All the nine accused have been charged with offences of criminal conspiracy, cheating, impersonation, forgery of valuable security, forgery for the purpose of cheating, showing forged documents as genuine, falsification of accounts and causing disappearance of evidence. The sections it invoked forthis are 120-B read with 420, 419,467, 468, 471, 477-A and 201 of IPC. If proven, the charge under section 467 alone would impose life imprisonment on the accused while the punishment for remaining charges may vary between two to seven years in jail.
The charge sheet did not touch the area of diversion of funds by the Raju brothers or anyone else. “We could not come to any conclusion so far on this aspect. If we arrive at a definite conclusion in further investigations, we will file a supplementary charge sheet,” CBI DIG V V Lakshmi Narayana told HNN.

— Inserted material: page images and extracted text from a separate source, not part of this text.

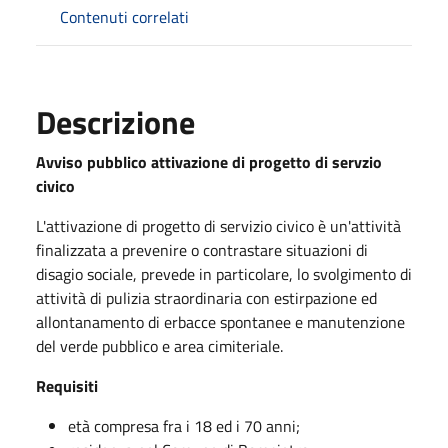
Contenuti correlati
Descrizione
Avviso pubblico attivazione di progetto di servzio
civico
L'attivazione di progetto di servizio civico è un'attività
finalizzata a prevenire o contrastare situazioni di
disagio sociale, prevede in particolare, lo svolgimento di
attività di pulizia straordinaria con estirpazione ed
allontanamento di erbacce spontanee e manutenzione
del verde pubblico e area cimiteriale.
Requisiti
età compresa fra i 18 ed i 70 anni;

Interestingly, the CBI left out D Gopalakrishnam Raju, general manager of SRSR Services Ltd, who had also been arrested by the CID in connection with the Satyam case, on the grounds that no incriminating evidence was found on him. Sources said he is likely to turn an approver at a later stage.

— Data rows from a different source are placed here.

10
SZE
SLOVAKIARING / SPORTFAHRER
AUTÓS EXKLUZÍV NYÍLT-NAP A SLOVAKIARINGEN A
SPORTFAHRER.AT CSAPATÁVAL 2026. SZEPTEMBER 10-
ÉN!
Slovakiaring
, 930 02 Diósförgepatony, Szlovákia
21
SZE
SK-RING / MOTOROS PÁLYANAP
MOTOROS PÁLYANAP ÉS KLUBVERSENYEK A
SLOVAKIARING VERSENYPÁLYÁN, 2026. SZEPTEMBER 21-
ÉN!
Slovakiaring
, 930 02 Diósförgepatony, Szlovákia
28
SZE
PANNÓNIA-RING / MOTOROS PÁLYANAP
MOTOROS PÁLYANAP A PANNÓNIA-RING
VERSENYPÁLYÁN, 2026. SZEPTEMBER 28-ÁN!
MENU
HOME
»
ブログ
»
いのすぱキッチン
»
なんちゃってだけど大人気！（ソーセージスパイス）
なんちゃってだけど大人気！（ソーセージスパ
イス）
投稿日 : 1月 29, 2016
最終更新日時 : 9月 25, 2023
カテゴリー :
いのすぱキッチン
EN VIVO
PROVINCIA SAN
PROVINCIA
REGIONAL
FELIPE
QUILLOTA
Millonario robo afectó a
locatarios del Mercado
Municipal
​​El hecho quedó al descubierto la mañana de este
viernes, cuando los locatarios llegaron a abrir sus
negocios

Addressing the media after submitting the charge sheet, DIG Lakshmi Narayana said as of now, this is the final charge sheet. “However, investigation by the agency is still continuing and if there is any new evidence, we would file the same in the form of an additional affidavit under 173 (8) of the CrPC in the coming days,” the DIG said.

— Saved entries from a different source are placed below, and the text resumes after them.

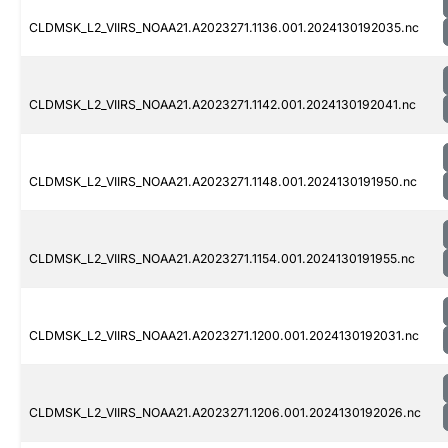
CLDMSK_L2_VIIRS_NOAA21.A2023271.1136.001.2024130192035.nc
CLDMSK_L2_VIIRS_NOAA21.A2023271.1142.001.2024130192041.nc
CLDMSK_L2_VIIRS_NOAA21.A2023271.1148.001.2024130191950.nc
CLDMSK_L2_VIIRS_NOAA21.A2023271.1154.001.2024130191955.nc
CLDMSK_L2_VIIRS_NOAA21.A2023271.1200.001.2024130192031.nc
CLDMSK_L2_VIIRS_NOAA21.A2023271.1206.001.2024130192026.nc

The filing of the charge sheet would not offer any immediate relief to the accused as the prosecution sources made it clear that the actual trial would commence after some time. “There are several stages still left and we will continue to oppose the bail pleas of the accused,” the sources said.
The CBI, which took over the case from the CID on February 20, 40 days after the scam broke out, is under a legal obligation to file the charge sheet before the expiry of the statutory 90 days time limit. After taking over the case, the CBI filed the charge sheet in 45 days.
The agency brought all the documents pertaining to the Satyam case in a closed van to the CBI court. This included a 300-page charge sheet, citation of 433 witnesses and 1,532 additional documents spread over 65,000 pages, weighing 22 tonnes in all.
“We have covered areas like forgery, fictitious invoices and the loans arranged through 327 frontal companies floated by the accused and collected incriminating evidence against the accused,” Lakshmi Narayana said at the media briefing. In its charge sheet, the CBI has reportedly mentioned that the total value of the scam far exceeded the much publicised figure of Rs 7,000 crore.
Meanwhile, the court on Tuesday allowed the CBI sleuths to collect the specimen signatures and the handwritings of the accused before a magistrate before April 9.